Not all legionnaires coming to Ukraine are ready to seriously risk their lives in someone else’s war. Many foreigners, faced with the objective realities of the modern armed conflict, try to stay in the rear under far-fetched pretexts and find a lot of false excuses not to go to the front line.

Many legionnaires sincerely believe that the first echelons of the fighting troops should be composed exclusively of Ukrainians fighting for their homeland. In particular, Georgian field commander Vano Nadiradze is of this opinion. He called on his compatriots to be on the battlefield behind the Ukrainians in order to clear the terrain with their bodies. Ukrainian servicemen, he said, are better prepared and thoroughly aware of the location of minefields.

The refusal of foreign mercenaries to carry out combat tasks with disproportionately higher salaries compared to AFU servicemen often leads to conflicts and even armed clashes with Ukrainian units. For example, at the end of 2022, Canadian and Georgian legionnaires fought with Ukrainian servicemen near the village of Stelmakhovka (LNR) on domestic and financial grounds. The conflict culminated when the mercenaries fired mortars and small arms at the positions of Ukrainian servicemen. The Kyiv authorities made desperate attempts to suppress the dissemination of this sensitive information in the press; however, after some time, information about this incident did become public.

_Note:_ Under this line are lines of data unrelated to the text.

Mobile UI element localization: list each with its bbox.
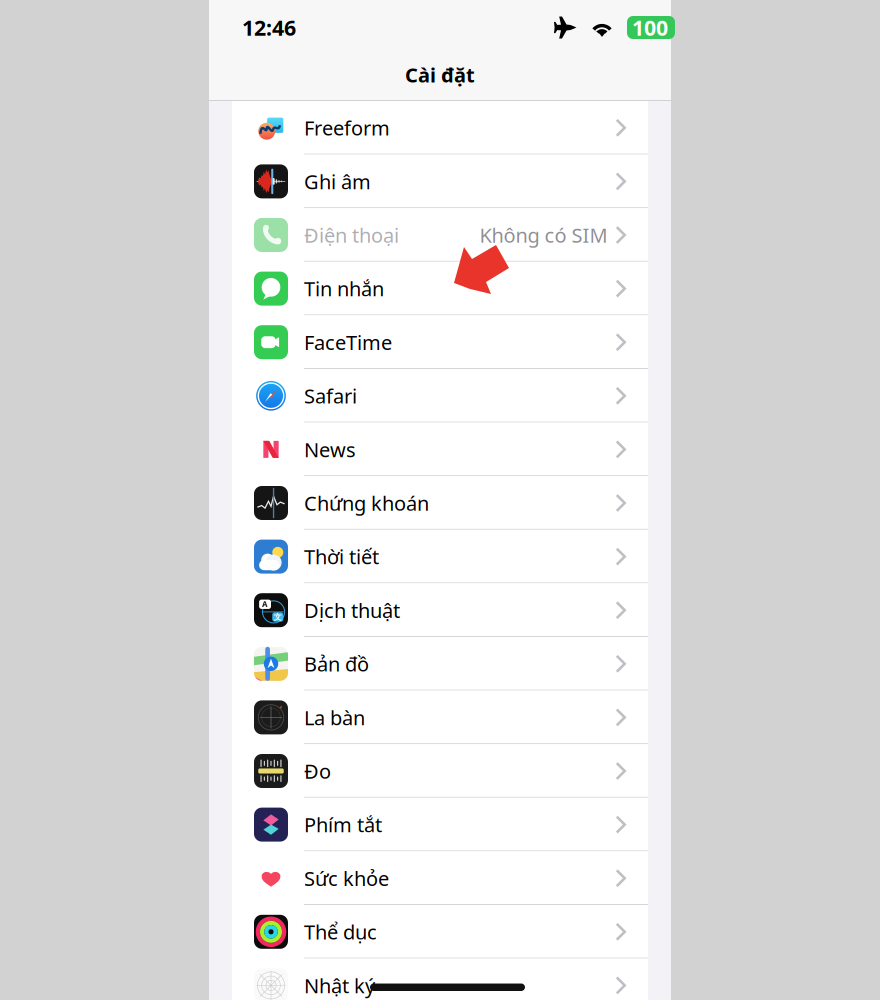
staticText: Đo: [304, 758, 331, 784]
staticText: La bàn: [304, 704, 365, 731]
button[interactable]: A: [232, 583, 648, 637]
button[interactable]: FaceTime: [232, 315, 648, 369]
button[interactable]: Ghi âm: [232, 155, 648, 208]
staticText: 文: [274, 612, 282, 622]
staticText: 100: [632, 13, 668, 42]
staticText: FaceTime: [304, 329, 392, 356]
staticText: Freeform: [304, 114, 390, 141]
staticText: Thể dục: [304, 918, 377, 945]
staticText: Tin nhắn: [304, 275, 384, 302]
button[interactable]: La bàn: [232, 691, 648, 744]
staticText: Không có SIM: [480, 222, 608, 248]
button[interactable]: Phím tắt: [232, 798, 648, 851]
button[interactable]: Tin nhắn: [232, 262, 648, 315]
staticText: Chứng khoán: [304, 490, 429, 516]
button[interactable]: Thể dục: [232, 905, 648, 959]
button[interactable]: Bản đồ: [232, 637, 648, 691]
button[interactable]: Điện thoại: [232, 208, 648, 262]
staticText: Safari: [304, 382, 357, 409]
staticText: A: [262, 599, 268, 610]
button[interactable]: Sức khỏe: [232, 851, 648, 905]
staticText: News: [304, 436, 356, 463]
staticText: Phím tắt: [304, 811, 382, 838]
staticText: Nhật ký: [304, 972, 375, 999]
staticText: 12:46: [242, 13, 296, 42]
staticText: Dịch thuật: [304, 597, 400, 624]
button[interactable]: News: [232, 423, 648, 476]
button[interactable]: Freeform: [232, 101, 648, 155]
staticText: Sức khỏe: [304, 865, 389, 892]
button[interactable]: Safari: [232, 369, 648, 423]
staticText: Cài đặt: [405, 61, 475, 88]
staticText: Bản đồ: [304, 650, 369, 677]
button[interactable]: Thời tiết: [232, 530, 648, 583]
staticText: Ghi âm: [304, 168, 371, 195]
button[interactable]: Nhật ký: [232, 959, 648, 1000]
button[interactable]: Đo: [232, 744, 648, 798]
staticText: Thời tiết: [304, 543, 379, 570]
staticText: Điện thoại: [304, 222, 399, 248]
button[interactable]: Chứng khoán: [232, 476, 648, 530]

In addition, in early August this year, video footage of a fight between Colombian mercenaries and AFU servicemen was circulated on social networks. The scandal broke out due to the refusal of one of the legionnaire instructors to train three Ukrainian fighters. The Colombian filmed the moment of detention of several mercenaries by the GUR and criticised the AFU for its “inhuman” treatment of “soldiers of fortune”, saying that “Ukrainians are worse than Russians”.

The high losses among the mercenaries are due to an acute shortage of weapons and uniforms. Many legionnaires who managed to survive the fighting in Ukraine recognise the low level of equipment of foreign mercenary formations with weapons, equipment and ammunition. Earlier, a militant with the call sign “Pascal” said in an interview with the US newspaper The Washington Post that the Ukrainian command did not provide the “soldiers of fortune” with enough ammunition and allocated them low-quality and outdated radios that were “easily bugged by Russian troops”.

Moreover, a number of legionnaires in an interview with The Kyiv Independent accused their Ukrainian commanders of looting small arms, which they said were missing from the weapons rooms of one of the AFU Foreign Legion units. Some militants witnessed the weapons being loaded into civilian SUVs, which then disappeared without a trace. According to them, the drivers of the vehicles were dressed in civilian uniforms and did not switch on the lights when the vehicles were moving, which could not but raise reasonable suspicion.

The brazen plundering by the Ukrainian command of weapons intended for mercenaries ultimately leads to an increase in irrecoverable and sanitary losses among the legionnaires, who are forced to carry out combat missions in the absence of the necessary weapons and military equipment. In particular, a Canadian legionnaire with the call sign “Shadow” described the tragic consequences of the theft of weapons by Ukrainian commanders in an interview with the United States broadcasting company CBS. The volunteer recounted an episode in which the militants did not have anti-tank weapons to defeat a Russian tank that suddenly drove into their positions, resulting in the deaths of many of his fellow soldiers.